Ольга Петровна Торсен пишет другу своего мужа Юрию Дмитриевичу Постельникову через двенадцать лет после гибели Торсена:
«Как я рада была Вашему письму, дорогой Юрий Дмитриевич, так рада, что Вы и представить себе не можете!
Все мне кажется, что прошлое целиком куда-то провалилось, умерло для меня и я сама умерла для всех, кто меня знал прежде, но когда из этого далекого прошлого доносится какой-нибудь дружеский голос, как Ваш, — так тепло вдруг делается на душе и так хочется, право, поплакать над собою, и опять же хорошими слезами поплакать, от которых на сердце становится легче и спокойнее…»
Если бы ничего не случилось и грунт оказался бы прочным, как гранит, неужели Макашин все так же любил бы ее, восхищаясь тем, как она говорит, ходит, смеется?..

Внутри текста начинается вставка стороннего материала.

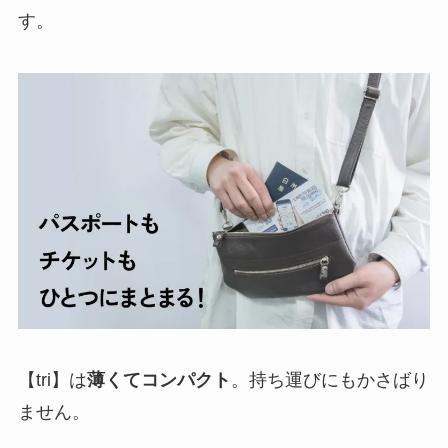
す。
【tri】は
薄くてコンパクト
。持ち運びにもかさばり
ません。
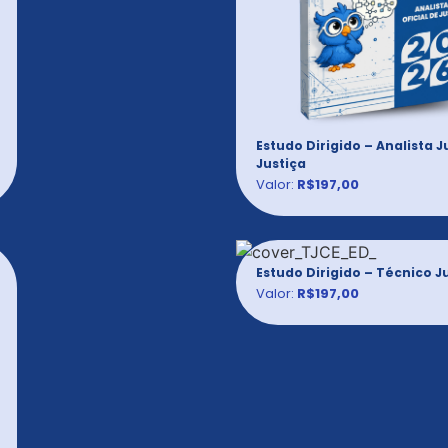
Estudo Dirigido – Analista Ju
Justiça
Valor:
R$197,00
Estudo Dirigido – Técnico J
Valor:
R$197,00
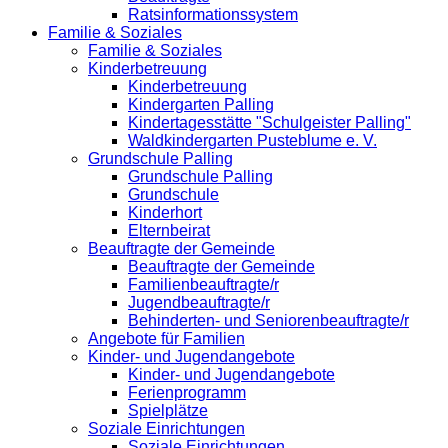
Ratsinformationssystem
Familie & Soziales
Familie & Soziales
Kinderbetreuung
Kinderbetreuung
Kindergarten Palling
Kindertagesstätte "Schulgeister Palling"
Waldkindergarten Pusteblume e. V.
Grundschule Palling
Grundschule Palling
Grundschule
Kinderhort
Elternbeirat
Beauftragte der Gemeinde
Beauftragte der Gemeinde
Familienbeauftragte/r
Jugendbeauftragte/r
Behinderten- und Seniorenbeauftragte/r
Angebote für Familien
Kinder- und Jugendangebote
Kinder- und Jugendangebote
Ferienprogramm
Spielplätze
Soziale Einrichtungen
Soziale Einrichtungen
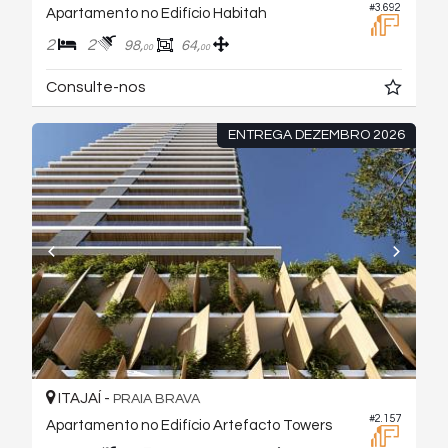
#3.692
Apartamento no Edifício Habitah
2
2
98,
64,
00
00
Consulte-nos
ENTREGA DEZEMBRO 2026
ITAJAÍ -
PRAIA BRAVA
#2.157
Apartamento no Edifício Artefacto Towers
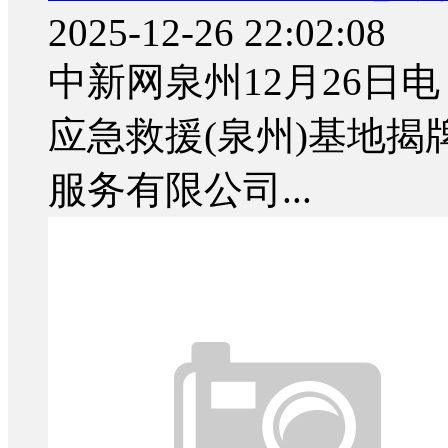
2025-12-26 22:02:08
中新网泉州12月26日电
应急救援(泉州)基地揭
服务有限公司...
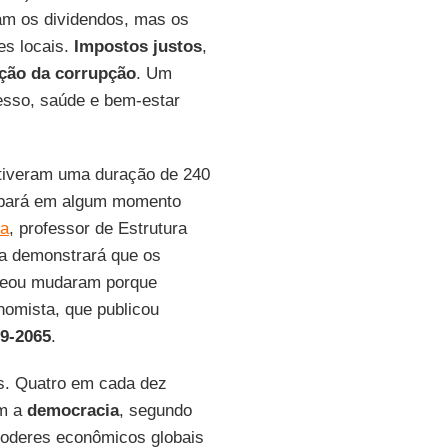
am os dividendos, mas os
es locais.
Impostos justos
,
ção da corrupção
. Um
resso, saúde e bem-estar
 tiveram uma duração de 240
bará em algum momento
ra
, professor de Estrutura
a demonstrará que os
eou mudaram porque
onomista, que publicou
79-2065
.
s. Quatro em cada dez
om a
democracia
, segundo
poderes econômicos globais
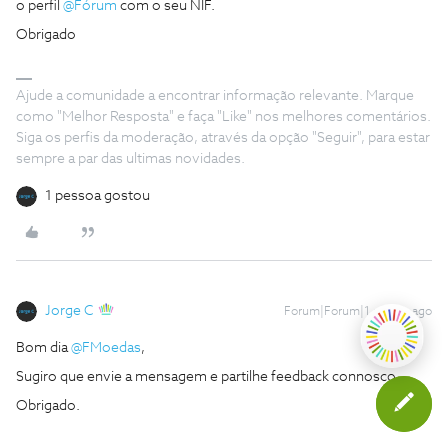
o perfil ​
@Fórum
com o seu NIF.
Obrigado
Ajude a comunidade a encontrar informação relevante. Marque
como "Melhor Resposta" e faça "Like" nos melhores comentários.
Siga os perfis da moderação, através da opção "Seguir", para estar
sempre a par das ultimas novidades.
1 pessoa gostou
Jorge C
Forum|Forum|1 month ago
Bom dia ​
@FMoedas
,
Sugiro que envie a mensagem e partilhe feedback connosco.
Obrigado.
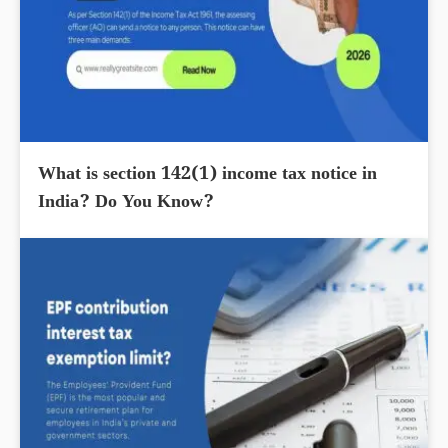
What is section 142(1) income tax notice in
India? Do You Know?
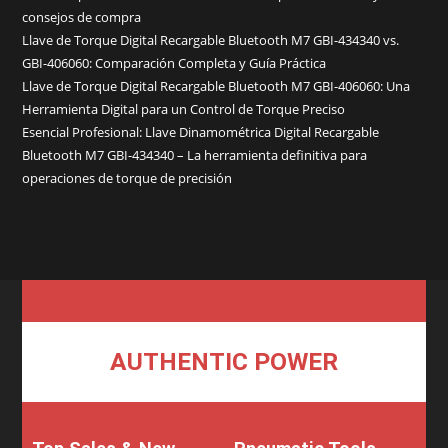
consejos de compra
Llave de Torque Digital Recargable Bluetooth M7 GBI-434340 vs.
GBI-406060: Comparación Completa y Guía Práctica
Llave de Torque Digital Recargable Bluetooth M7 GBI-406060: Una
Herramienta Digital para un Control de Torque Preciso
Esencial Profesional: Llave Dinamométrica Digital Recargable
Bluetooth M7 GBI-434340 – La herramienta definitiva para
operaciones de torque de precisión
AUTHENTIC POWER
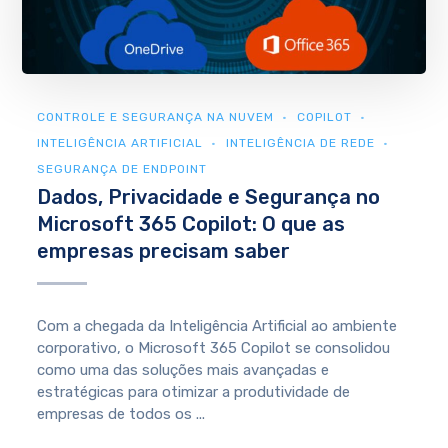
CONTROLE E SEGURANÇA NA NUVEM
COPILOT
INTELIGÊNCIA ARTIFICIAL
INTELIGÊNCIA DE REDE
SEGURANÇA DE ENDPOINT
Dados, Privacidade e Segurança no
Microsoft 365 Copilot: O que as
empresas precisam saber
Com a chegada da Inteligência Artificial ao ambiente
corporativo, o Microsoft 365 Copilot se consolidou
como uma das soluções mais avançadas e
estratégicas para otimizar a produtividade de
empresas de todos os ...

— Ты даже не представляешь, что ты для меня сделала, — сказал он ей однажды. — Ты меня раскрепостила.
— Как это? — удивилась она.
— А вот так. С тобой я становлюсь легким, как воздушный шар, и мне все нипочем.
Но когда все случилось, никто — и она тоже — не мог помочь. Во все последние разы, что виделись, он был угрюмым, замкнувшимся в себе человеком, обиженным и готовым обидеть любого, кто только попадется под руку.
— Я Михаила видеть больше не хочу! Ты, говорит, должности выслуживаешь. Представляешь? Выслуживаешь! Сволочь такая! После всего, что я для него сделал!
Что он такое особенное сделал для него? Сманил на Большой завод? Так это больше Макашину было нужно, чем Ильину. Ильин, останься он в Колпине, получил бы звание Героя. Макашин сам признался когда-то Юлии:
— Представляешь, сдернул я Михаила с места, а ведь ему Героя собирались дать.
— И ты это знал?
— Я это потом узнал, но мог бы узнать и раньше или, во всяком случае, догадаться.
Юлия Рубеновна входит в тяжелые институтские двери ровно в половине девятого, а рабочий день начинается в восемь сорок пять.
В вестибюле во всю стену — зеркало. «Пока на твоем лице не нарисованы твои бессонные ночи, это — молодость», — думает она, глядя на свое отражение: под глазами круги, глаза воспаленные, как при гриппе.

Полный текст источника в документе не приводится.